─── Data extract ───

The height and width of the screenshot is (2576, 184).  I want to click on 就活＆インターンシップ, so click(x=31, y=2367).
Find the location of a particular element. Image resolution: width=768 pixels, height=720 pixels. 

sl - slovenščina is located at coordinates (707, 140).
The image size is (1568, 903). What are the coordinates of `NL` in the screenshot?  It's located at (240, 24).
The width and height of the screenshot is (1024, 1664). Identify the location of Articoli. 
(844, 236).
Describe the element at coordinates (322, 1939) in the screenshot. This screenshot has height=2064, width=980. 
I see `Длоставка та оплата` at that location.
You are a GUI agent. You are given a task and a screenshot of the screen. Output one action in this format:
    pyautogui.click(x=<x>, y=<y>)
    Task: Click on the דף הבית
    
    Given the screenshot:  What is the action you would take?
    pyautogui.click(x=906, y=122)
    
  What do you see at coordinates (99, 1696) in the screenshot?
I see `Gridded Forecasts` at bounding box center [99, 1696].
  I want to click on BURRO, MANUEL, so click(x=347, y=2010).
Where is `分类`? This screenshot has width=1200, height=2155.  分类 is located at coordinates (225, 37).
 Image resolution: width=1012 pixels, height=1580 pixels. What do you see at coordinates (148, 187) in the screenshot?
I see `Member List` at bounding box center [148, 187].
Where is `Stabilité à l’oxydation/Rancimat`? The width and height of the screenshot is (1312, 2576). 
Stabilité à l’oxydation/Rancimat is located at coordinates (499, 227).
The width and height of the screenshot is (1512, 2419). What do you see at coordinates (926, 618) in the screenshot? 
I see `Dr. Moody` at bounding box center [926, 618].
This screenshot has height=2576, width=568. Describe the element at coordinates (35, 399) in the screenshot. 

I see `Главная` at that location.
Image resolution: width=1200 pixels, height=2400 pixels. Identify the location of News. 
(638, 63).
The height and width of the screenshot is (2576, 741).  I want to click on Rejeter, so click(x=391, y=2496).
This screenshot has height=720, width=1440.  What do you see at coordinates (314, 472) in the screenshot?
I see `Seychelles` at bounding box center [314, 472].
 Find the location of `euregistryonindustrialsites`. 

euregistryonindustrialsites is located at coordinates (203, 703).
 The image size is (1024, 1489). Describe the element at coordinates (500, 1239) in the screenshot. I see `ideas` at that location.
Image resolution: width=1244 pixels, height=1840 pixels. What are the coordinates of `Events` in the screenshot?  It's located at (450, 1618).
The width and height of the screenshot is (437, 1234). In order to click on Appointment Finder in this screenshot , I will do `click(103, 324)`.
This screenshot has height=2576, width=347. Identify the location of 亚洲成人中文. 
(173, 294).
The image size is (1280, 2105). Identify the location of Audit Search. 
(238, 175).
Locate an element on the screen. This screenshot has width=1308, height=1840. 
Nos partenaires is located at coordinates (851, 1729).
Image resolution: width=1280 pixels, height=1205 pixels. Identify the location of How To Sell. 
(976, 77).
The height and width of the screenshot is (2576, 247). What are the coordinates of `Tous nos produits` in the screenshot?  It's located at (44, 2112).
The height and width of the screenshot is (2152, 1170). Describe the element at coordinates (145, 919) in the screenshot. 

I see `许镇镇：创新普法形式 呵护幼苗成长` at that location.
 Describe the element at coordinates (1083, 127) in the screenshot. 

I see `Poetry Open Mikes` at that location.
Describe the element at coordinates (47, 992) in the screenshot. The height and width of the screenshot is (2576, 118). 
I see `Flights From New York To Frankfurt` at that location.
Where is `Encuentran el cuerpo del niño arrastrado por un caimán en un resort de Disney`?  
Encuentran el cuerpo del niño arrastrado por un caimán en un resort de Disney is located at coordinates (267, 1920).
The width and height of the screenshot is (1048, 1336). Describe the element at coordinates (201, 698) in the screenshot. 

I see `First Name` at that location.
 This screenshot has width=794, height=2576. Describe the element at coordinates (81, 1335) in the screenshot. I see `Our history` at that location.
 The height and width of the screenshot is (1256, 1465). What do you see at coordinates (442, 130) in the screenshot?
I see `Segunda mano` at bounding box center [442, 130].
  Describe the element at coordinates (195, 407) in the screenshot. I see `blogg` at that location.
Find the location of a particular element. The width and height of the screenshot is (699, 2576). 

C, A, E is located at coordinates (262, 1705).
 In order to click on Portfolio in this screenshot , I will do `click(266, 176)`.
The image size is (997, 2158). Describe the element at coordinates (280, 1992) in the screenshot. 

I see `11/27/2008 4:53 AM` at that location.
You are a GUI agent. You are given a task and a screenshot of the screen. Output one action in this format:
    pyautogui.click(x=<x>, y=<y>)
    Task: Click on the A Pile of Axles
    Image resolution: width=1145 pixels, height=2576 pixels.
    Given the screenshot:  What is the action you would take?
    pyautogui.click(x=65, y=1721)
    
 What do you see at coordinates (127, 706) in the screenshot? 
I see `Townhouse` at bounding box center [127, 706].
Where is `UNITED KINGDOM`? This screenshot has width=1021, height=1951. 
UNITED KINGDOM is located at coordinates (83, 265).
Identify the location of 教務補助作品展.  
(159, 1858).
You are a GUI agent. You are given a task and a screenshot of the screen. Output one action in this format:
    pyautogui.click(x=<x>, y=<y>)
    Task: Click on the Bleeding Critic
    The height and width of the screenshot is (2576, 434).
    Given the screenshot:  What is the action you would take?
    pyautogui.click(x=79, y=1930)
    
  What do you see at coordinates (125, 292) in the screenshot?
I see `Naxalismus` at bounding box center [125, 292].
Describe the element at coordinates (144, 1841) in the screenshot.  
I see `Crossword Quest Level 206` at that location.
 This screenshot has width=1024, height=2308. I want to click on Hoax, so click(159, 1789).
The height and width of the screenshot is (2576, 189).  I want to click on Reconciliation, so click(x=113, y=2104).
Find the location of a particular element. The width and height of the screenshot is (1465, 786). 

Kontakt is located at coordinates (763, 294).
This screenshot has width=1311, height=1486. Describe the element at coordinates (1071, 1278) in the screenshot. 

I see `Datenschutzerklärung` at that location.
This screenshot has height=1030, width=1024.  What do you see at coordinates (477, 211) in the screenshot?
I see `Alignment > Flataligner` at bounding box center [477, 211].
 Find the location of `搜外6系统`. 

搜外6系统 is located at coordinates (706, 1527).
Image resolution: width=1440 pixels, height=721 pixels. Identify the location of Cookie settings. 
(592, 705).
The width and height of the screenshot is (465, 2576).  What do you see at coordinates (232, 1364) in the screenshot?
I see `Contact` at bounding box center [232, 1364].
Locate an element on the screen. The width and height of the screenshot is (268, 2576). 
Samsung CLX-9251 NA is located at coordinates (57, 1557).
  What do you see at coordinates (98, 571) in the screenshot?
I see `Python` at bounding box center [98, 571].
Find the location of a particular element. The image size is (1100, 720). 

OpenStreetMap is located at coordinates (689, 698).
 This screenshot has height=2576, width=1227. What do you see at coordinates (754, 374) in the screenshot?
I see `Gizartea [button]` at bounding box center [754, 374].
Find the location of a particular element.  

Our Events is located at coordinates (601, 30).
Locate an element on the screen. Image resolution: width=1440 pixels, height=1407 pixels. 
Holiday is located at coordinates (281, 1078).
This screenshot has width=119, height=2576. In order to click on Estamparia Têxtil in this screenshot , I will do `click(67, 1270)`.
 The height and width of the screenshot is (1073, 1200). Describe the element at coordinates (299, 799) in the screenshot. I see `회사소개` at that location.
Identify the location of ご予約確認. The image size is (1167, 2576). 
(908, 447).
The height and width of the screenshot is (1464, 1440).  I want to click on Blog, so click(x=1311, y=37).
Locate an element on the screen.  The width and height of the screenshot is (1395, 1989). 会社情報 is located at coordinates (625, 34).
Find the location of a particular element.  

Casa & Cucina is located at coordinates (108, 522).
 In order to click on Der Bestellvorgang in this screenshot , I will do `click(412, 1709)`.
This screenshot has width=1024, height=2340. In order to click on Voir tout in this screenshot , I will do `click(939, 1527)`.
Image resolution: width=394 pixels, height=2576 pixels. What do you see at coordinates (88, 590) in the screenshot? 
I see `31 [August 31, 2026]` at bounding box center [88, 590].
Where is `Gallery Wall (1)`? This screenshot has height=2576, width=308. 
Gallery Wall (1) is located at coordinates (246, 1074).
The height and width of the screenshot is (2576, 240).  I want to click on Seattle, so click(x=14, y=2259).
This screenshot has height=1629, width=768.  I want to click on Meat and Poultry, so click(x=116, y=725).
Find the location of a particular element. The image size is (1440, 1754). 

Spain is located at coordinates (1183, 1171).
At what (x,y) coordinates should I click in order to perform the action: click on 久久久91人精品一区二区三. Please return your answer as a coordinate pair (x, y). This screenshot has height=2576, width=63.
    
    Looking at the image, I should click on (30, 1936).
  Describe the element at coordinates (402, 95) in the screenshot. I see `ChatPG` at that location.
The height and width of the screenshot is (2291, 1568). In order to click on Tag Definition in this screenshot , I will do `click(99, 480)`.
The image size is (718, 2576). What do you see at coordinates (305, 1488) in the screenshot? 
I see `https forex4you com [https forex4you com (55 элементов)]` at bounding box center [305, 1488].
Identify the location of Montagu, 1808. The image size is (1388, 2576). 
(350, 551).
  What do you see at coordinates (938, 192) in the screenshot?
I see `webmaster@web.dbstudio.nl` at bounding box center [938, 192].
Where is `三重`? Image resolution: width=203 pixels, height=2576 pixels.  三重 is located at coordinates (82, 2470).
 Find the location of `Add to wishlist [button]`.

───

▶ _Your goal_:
Retype exactly the lines above, from the one with "The height and width of the screenshot is (1464, 1440)." through the one with "This screenshot has width=1024, height=2340.", inclusive.

▶ _Solution to the exercise_:
The height and width of the screenshot is (1464, 1440).  I want to click on Blog, so click(x=1311, y=37).
Locate an element on the screen.  The width and height of the screenshot is (1395, 1989). 会社情報 is located at coordinates (625, 34).
Find the location of a particular element.  

Casa & Cucina is located at coordinates (108, 522).
 In order to click on Der Bestellvorgang in this screenshot , I will do `click(412, 1709)`.
This screenshot has width=1024, height=2340. In order to click on Voir tout in this screenshot , I will do `click(939, 1527)`.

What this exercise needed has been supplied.